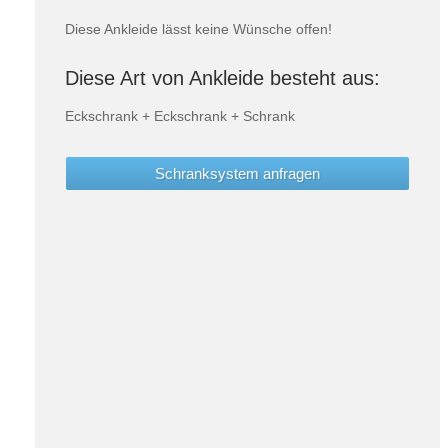
Diese Ankleide lässt keine Wünsche offen!
Diese Art von Ankleide besteht aus:
Eckschrank + Eckschrank + Schrank
Schranksystem anfragen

_____

The whole listing is to be retyped exactly, with its pictures removed.

▶ [The answer]:
Diese Ankleide lässt keine Wünsche offen!
Diese Art von Ankleide besteht aus:
Eckschrank + Eckschrank + Schrank
Schranksystem anfragen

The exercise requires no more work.